Sasol’s intense focus on U.S. investment comes months after protracted negotiations and pressure to exit from the Iranian market as international sanctions over the country’s nuclear development program put a dark cloud on the company’s operations.
“We expect that [the] divestment from Iran will eliminate any questions regarding the impact of Iranian sanctions programs on Sasol. We view this step as a positive development for Sasol’s growth strategy in the U.S. and elsewhere,” says Alex.
Earlier, Sasol CEO David Constable had said the strategy to grow the petrochemicals business “will take full advantage of the natural-gas opportunities along the U.S. Gulf Coast, and the anticipated growth will strengthen Sasol's overall portfolio."
The U.S. market is “an attractive investment opportunity for us, and Sasol is well-positioned to convert this natural-gas resource into high-value products using our proprietary technologies,” he said.
Constable said the two projects make up the largest foreign, direct investment in Louisiana, set to create 1,200 permanent jobs and at least 7,000 construction jobs.

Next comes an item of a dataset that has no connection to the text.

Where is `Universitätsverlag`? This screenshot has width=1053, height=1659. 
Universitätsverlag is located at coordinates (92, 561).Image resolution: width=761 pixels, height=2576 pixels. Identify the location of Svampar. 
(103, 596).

Several service contractors have been picked for the basic engineering for the world-scale ethane project, among them Technip (ethane cracker), Toyo Engineering Corp. (linear low-density polyethylene), Mitsui Engineering & Shipping Co. (low-density polyethylene) and Samsung Engineering America Inc. (ethylene oxide and mono-ethylene glycol).
“The ethane cracker will allow expanding our differentiated ethylene derivatives business in the U.S.,” said Alex.
Earlier, Louisiana Economic Development Director Stephen Moret had confirmed that Sasol, like any manufacturer in Louisiana, “has access to a 100% industrial property tax exemption for the first 10 years of a new capital investment.”
Although Moret could not confirm whether Sasol’s industrial property tax exemption amounts to $1 billion as local media reports had indicated, he said, “Because Sasol is a huge project, the value of statutorily exempted local property taxes is quite large.”
In September, South African media quoted André de Ruyter, Sasol’s head of global chemicals and North American operations, as saying that the overall state incentives package was in excess of $1 billion over the life of the project but is tied to “Sasol meeting all of its investment commitments.”